*** Opening of Record excerpts ***

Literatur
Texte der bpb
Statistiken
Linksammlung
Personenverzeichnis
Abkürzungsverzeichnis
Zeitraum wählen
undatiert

*** Close of Record excerpts ***
*** Opening of Record excerpts ***

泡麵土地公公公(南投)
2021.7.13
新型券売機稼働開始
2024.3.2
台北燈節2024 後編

*** Close of Record excerpts ***

- **Exercise description**
When you reach the line with "泡麵土地公公公(南投)" in the records above, start writing out lines exactly, and stop once the line with "台北燈節2024 後編" has been written; include nothing else.

- **Output for this task**
泡麵土地公公公(南投)
2021.7.13
新型券売機稼働開始
2024.3.2
台北燈節2024 後編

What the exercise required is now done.